Department of Neurosciences, Biomedicine and Movement Sciences, University of Verona, Strada Le Grazie 8, 37134 Verona, Italy.
Int J Mol Sci. 2024 Feb 2;25(3):1833. doi: 10.3390/ijms25031833.
Aging is accompanied by a progressive loss of skeletal muscle mass and strength. The mechanisms underlying this phenomenon are certainly multifactorial and still remain to be fully elucidated. Changes in the cell nucleus structure and function have been considered among the possible contributing causes. This review offers an overview of the current knowledge on skeletal muscle nuclei in aging, focusing on the impairment of nuclear pathways potentially involved in age-related muscle decline. In skeletal muscle two types of cells are present: fiber cells, constituting the contractile muscle mass and containing hundreds of myonuclei, and the satellite cells, i.e., the myogenic mononuclear stem cells occurring at the periphery of the fibers and responsible for muscle growth and repair. Research conducted on different experimental models and with different methodological approaches demonstrated that both the myonuclei and satellite cell nuclei of aged skeletal muscles undergo several structural and molecular alterations, affecting chromatin organization, gene expression, and transcriptional and post-transcriptional activities. These alterations play a key role in the impairment of muscle fiber homeostasis and regeneration, thus contributing to the age-related decrease in skeletal muscle mass and function.

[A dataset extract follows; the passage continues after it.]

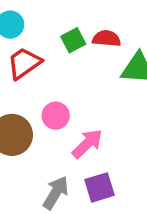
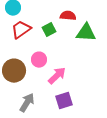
green square: (73, 40) -> (49, 30), moved
gray arrow: (56, 193) -> (27, 103), moved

衰老是伴随着骨骼肌质量和力量的逐渐丧失。这种现象的机制肯定是多因素的,仍有待充分阐明。细胞核结构和功能的变化被认为是可能的促成因素之一。本综述概述了衰老骨骼肌核的现有知识,重点介绍了可能与年龄相关的肌肉衰退有关的核途径的损害。在骨骼肌中存在两种类型的细胞:纤维细胞,构成收缩性肌肉质量并包含数百个肌核,以及卫星细胞,即发生在纤维周围的肌源性单核干细胞,负责肌肉生长和修复。在不同的实验模型和不同的方法学方法上进行的研究表明,衰老骨骼肌的肌核和卫星细胞核都经历了几种结构和分子改变,影响染色质组织、基因表达以及转录和转录后活性。这些改变在损害肌肉纤维的动态平衡和再生方面起着关键作用,从而导致与年龄相关的骨骼肌质量和功能下降。